Escritor cotonete
Pedro Salgueiro para o Jornal o Povo, 21/03/2012
Um dos fatos que me fazem acreditar que estou ficando irremediavelmente mais velho é a quantidade de jovens escritores que me procuram para ler seus originais de livros e, claro, para dar minha modesta opinião sobre suas criações literárias. No início estranhava um pouco, dava uma desculpa de que não era especialista, que mal sabia avaliar os meus próprios continhos etc. e tal. Mas com a insistência (e a simpatia) deles fui que fui aceitando ler e avaliar e meter o bedelho em algumas coisitas que achava de mau gosto ou fora do lugar, mas sempre com o pé atrás: afinal, quem sou eu para julgar uma pretensa obra de arte alheia? Nem fiz uma faculdade de Letras, sou um autodidata em tudo na vida, minha leituras são por demais anárquicas e só obedecem aos meus gostos pessoais. E além do mais sei, por experiência própria, que todo mundo é vaidoso e que no fundo não aceita bem uma interferência externa, principalmente se for negativa.
Junte-se a isso tudo a minha total falta de jeito para qualquer análise, para desenvolver um texto opinativo sobre algum assunto, talvez devido ao meu despreparo teórico sobre vários e vários assuntos, pois fui sempre muito intuitivo, aprendendo as técnicas e conceitos na maioria das vezes à fórceps. Como repassar então opiniões que muitas vezes apenas percebo por pura intuição, apenas de ouvido?
E o que é mais grave: como julgar trabalhos de pessoas que estão apenas engatinhando nessa árida estrada do fazer literário, se eu mesmo, já dobrando a casa dos 40, a cada dia aprendo coisas novas (muitas vezes com autores bem mais jovens e aparentemente iniciantes) e sou também inseguro quanto aos caminhos que sigo em meus parcos escritos? E como não melindrar (e desestimular) uma jovem promessa literária com julgamentos taxativos e/ou autoritários? Uma arte que se vai aprendendo aos poucos, com muito diálogo, confiança e sinceridade. Não aprendi ainda, visto que todas as pessoas são diferentes e têm reações diversas, objetivos diferentes e, obviamente, sensibilidades únicas. Encontramos escritores jovens completamente receptivos a sugestões e críticas, mas também outros bastante seguros de suas qualidades (e raramente de suas limitações). O jeito que encontrei: ir caminhando junto com eles, sugerindo que mostrem para outras pessoas mais calejadas, que sigam mudando passagens e lendo em voz alta, indo aos poucos aprendendo com vários autores de estilos diferentes, vendo o que os mestres acharam como soluções para tais e quais dúvidas.

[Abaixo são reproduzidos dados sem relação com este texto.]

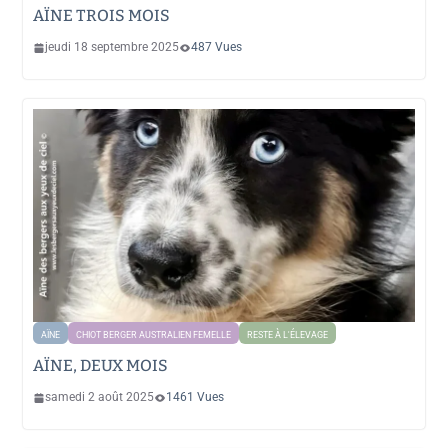
AÏNE TROIS MOIS
jeudi 18 septembre 2025
487 Vues
AÏNE
CHIOT BERGER AUSTRALIEN FEMELLE
RESTE À L'ÉLEVAGE
AÏNE, DEUX MOIS
samedi 2 août 2025
1461 Vues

Não é uma tarefa fácil, exige tempo, disposição, conhecimento, mas principalmente uma sensibilidade danada, pois afinal estamos tratando com jovens talentosos, muitos deles que logo, logo estarão (se tiverem força e persistência) nos ultrapassando de longe com belas obras literárias.
Como tenho mesmo muitas dificuldades para análises fui preferido escrever quando muito uma “orelha”, daquelas que cabe numa só aba (à esquerda), sugerindo ao autor que deixe a segunda para sua foto e breve biografia.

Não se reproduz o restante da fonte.